First Author  Killian JK Year  2001
Journal  Hum Mol Genet Volume  10
Issue  17 Pages  1721-8
PubMed ID  11532981 Mgi Jnum  J:71613
Mgi Id  MGI:2150487 Doi  10.1093/hmg/10.17.1721
Citation  Killian JK, et al. (2001) Divergent evolution in M6P/IGF2R imprinting from the Jurassic to the Quaternary. Hum Mol Genet 10(17):1721-8
abstractText  M6P/IGF2R imprinting first appeared approximately 150 million years ago following the divergence of prototherian from therian mammals. Although M6P/IGF2R is clearly imprinted in opossums and rodents, its imprint status in humans remains ambiguous. It is also still unknown if M6P/IGF2R imprinting was an ancestral mammalian epigenotype or if it evolved convergently. We report herein that M6P/IGF2R is imprinted in Artiodactyla, as it is in Rodentia and Marsupialia, but that it is not imprinted in Scandentia, Dermoptera and Primates, including ringtail lemurs and humans.

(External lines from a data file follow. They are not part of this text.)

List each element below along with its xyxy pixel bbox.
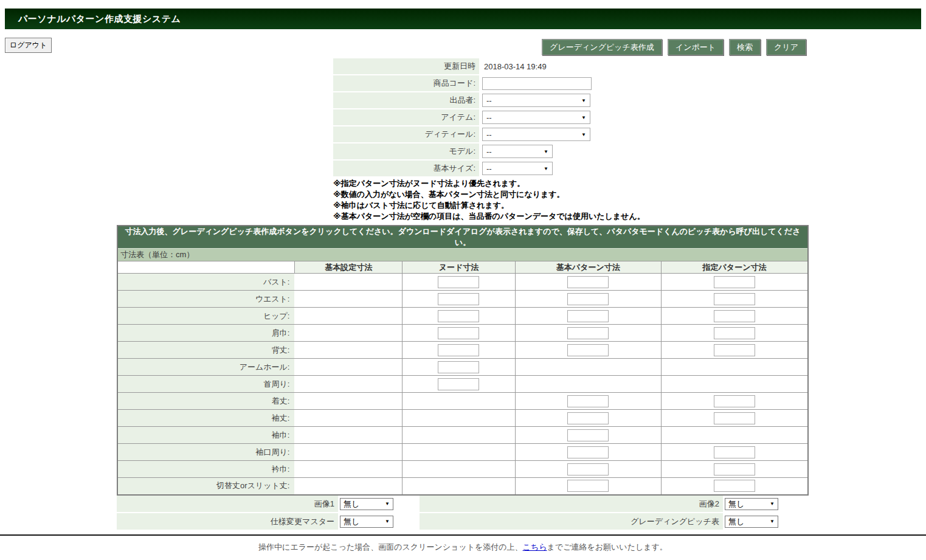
specified-pattern-size-input[interactable] — [714, 412, 755, 424]
nude-size-input[interactable] — [438, 378, 479, 390]
product-code-row: 商品コード: — [333, 75, 592, 91]
chevron-down-icon: ▼ — [581, 132, 586, 137]
footer-divider — [0, 534, 926, 536]
create-grading-pitch-button[interactable]: グレーディングピッチ表作成 — [542, 39, 662, 55]
nude-size-cell — [403, 342, 515, 359]
base-setting-cell — [294, 393, 402, 410]
seller-row: 出品者: --▼ — [333, 92, 592, 108]
grading-pitch-select-value: 無し — [728, 516, 744, 527]
image2-select-value: 無し — [728, 499, 744, 510]
seller-select[interactable]: --▼ — [482, 94, 590, 107]
base-pattern-size-input[interactable] — [567, 463, 609, 475]
base-pattern-size-input[interactable] — [567, 412, 609, 424]
size-table-row: 袖巾: — [117, 427, 808, 444]
spec-change-master-select[interactable]: 無し▼ — [340, 516, 393, 528]
toolbar: グレーディングピッチ表作成 インポート 検索 クリア — [542, 39, 806, 55]
model-select[interactable]: --▼ — [482, 145, 553, 158]
base-pattern-cell — [515, 325, 661, 342]
specified-pattern-size-input[interactable] — [714, 276, 755, 288]
base-size-select[interactable]: --▼ — [482, 162, 553, 175]
grading-pitch-select[interactable]: 無し▼ — [725, 516, 778, 528]
col-header-specified-pattern: 指定パターン寸法 — [662, 261, 809, 274]
clear-button[interactable]: クリア — [766, 39, 806, 55]
base-pattern-cell — [515, 342, 661, 359]
search-button[interactable]: 検索 — [729, 39, 761, 55]
base-pattern-cell — [515, 308, 661, 325]
attachment-row: 画像1 無し▼ 画像2 無し▼ — [117, 496, 809, 512]
base-pattern-size-input[interactable] — [567, 480, 609, 492]
base-pattern-cell — [515, 393, 661, 410]
footer-note: 操作中にエラーが起こった場合、画面のスクリーンショットを添付の上、こちらまでご連… — [0, 542, 926, 553]
footer-text-before: 操作中にエラーが起こった場合、画面のスクリーンショットを添付の上、 — [258, 542, 522, 551]
specified-pattern-cell — [662, 444, 809, 461]
page-title: パーソナルパターン作成支援システム — [18, 13, 181, 25]
base-pattern-size-input[interactable] — [567, 395, 609, 407]
base-pattern-size-input[interactable] — [567, 327, 609, 339]
specified-pattern-size-input[interactable] — [714, 446, 755, 458]
size-table-body: バスト:ウエスト:ヒップ:肩巾:背丈:アームホール:首周り:着丈:袖丈:袖巾:袖… — [117, 274, 808, 495]
base-pattern-size-input[interactable] — [567, 293, 609, 305]
notes: ※指定パターン寸法がヌード寸法より優先されます。 ※数値の入力がない場合、基本パ… — [333, 178, 645, 222]
size-table-row: 着丈: — [117, 393, 808, 410]
grading-pitch-label: グレーディングピッチ表 — [420, 513, 723, 530]
specified-pattern-size-input[interactable] — [714, 344, 755, 356]
image1-select-value: 無し — [344, 499, 359, 510]
size-row-label: 背丈: — [117, 342, 294, 359]
nude-size-cell — [403, 393, 515, 410]
nude-size-input[interactable] — [438, 344, 479, 356]
size-table-row: 衿巾: — [117, 461, 808, 478]
item-label: アイテム: — [333, 109, 479, 125]
specified-pattern-size-input[interactable] — [714, 480, 755, 492]
nude-size-input[interactable] — [438, 276, 479, 288]
model-row: モデル: --▼ — [333, 143, 592, 159]
specified-pattern-cell — [662, 359, 809, 376]
size-table-row: ヒップ: — [117, 308, 808, 325]
item-select[interactable]: --▼ — [482, 111, 590, 124]
size-row-label: ウエスト: — [117, 291, 294, 308]
nude-size-input[interactable] — [438, 293, 479, 305]
base-pattern-size-input[interactable] — [567, 310, 609, 322]
nude-size-input[interactable] — [438, 327, 479, 339]
import-button[interactable]: インポート — [668, 39, 724, 55]
specified-pattern-size-input[interactable] — [714, 395, 755, 407]
detail-label: ディティール: — [333, 126, 479, 142]
base-setting-cell — [294, 308, 402, 325]
base-pattern-size-input[interactable] — [567, 276, 609, 288]
base-pattern-cell — [515, 359, 661, 376]
col-header-nude: ヌード寸法 — [403, 261, 515, 274]
nude-size-input[interactable] — [438, 361, 479, 373]
specified-pattern-cell — [662, 376, 809, 393]
size-row-label: 袖口周り: — [117, 444, 294, 461]
app-header: パーソナルパターン作成支援システム — [5, 9, 921, 29]
size-table-row: 切替丈orスリット丈: — [117, 478, 808, 495]
size-row-label: 袖丈: — [117, 410, 294, 427]
specified-pattern-cell — [662, 393, 809, 410]
nude-size-input[interactable] — [438, 310, 479, 322]
base-pattern-size-input[interactable] — [567, 446, 609, 458]
base-setting-cell — [294, 342, 402, 359]
contact-link[interactable]: こちら — [523, 542, 547, 551]
image2-select[interactable]: 無し▼ — [725, 498, 778, 510]
size-row-label: 袖巾: — [117, 427, 294, 444]
base-size-row: 基本サイズ: --▼ — [333, 161, 592, 176]
base-pattern-cell — [515, 444, 661, 461]
logout-button[interactable]: ログアウト — [5, 38, 52, 53]
image1-select[interactable]: 無し▼ — [340, 498, 393, 510]
base-setting-cell — [294, 359, 402, 376]
base-pattern-size-input[interactable] — [567, 344, 609, 356]
size-row-label: バスト: — [117, 274, 294, 291]
base-pattern-size-input[interactable] — [567, 429, 609, 441]
specified-pattern-size-input[interactable] — [714, 327, 755, 339]
product-code-input[interactable] — [482, 77, 592, 90]
specified-pattern-size-input[interactable] — [714, 310, 755, 322]
attachment-row: 仕様変更マスター 無し▼ グレーディングピッチ表 無し▼ — [117, 513, 809, 530]
detail-select[interactable]: --▼ — [482, 128, 590, 141]
image2-label: 画像2 — [420, 496, 723, 512]
specified-pattern-size-input[interactable] — [714, 293, 755, 305]
note-line: ※基本パターン寸法が空欄の項目は、当品番のパターンデータでは使用いたしません。 — [333, 211, 645, 222]
nude-size-cell — [403, 308, 515, 325]
base-setting-cell — [294, 427, 402, 444]
specified-pattern-size-input[interactable] — [714, 463, 755, 475]
chevron-down-icon: ▼ — [581, 115, 586, 120]
chevron-down-icon: ▼ — [581, 98, 586, 103]
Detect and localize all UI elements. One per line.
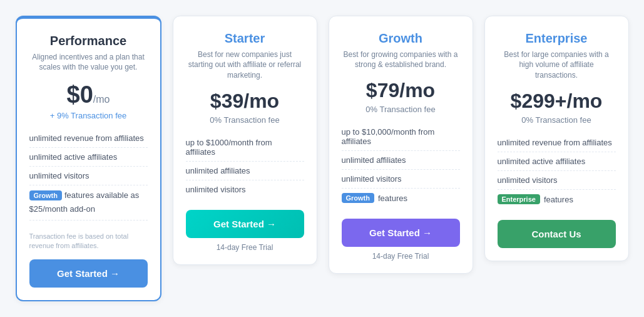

These results are most parsimonious with a single ancestral origin of M6P/IGF2R imprinting followed by a lineage-specific disappearance of M6P/IGF2R imprinting in Euarchonta. The absence of M6P/IGF2R imprinting in extant primates, due to its disappearance from the primate lineage over 75 million years ago, demonstrates that imprinting at this locus does not predispose to human disease. Moreover, the divergent evolution of M6P/IGF2R imprinting predicts that the success of in vitro embryo procedures such as cloning may be species dependent.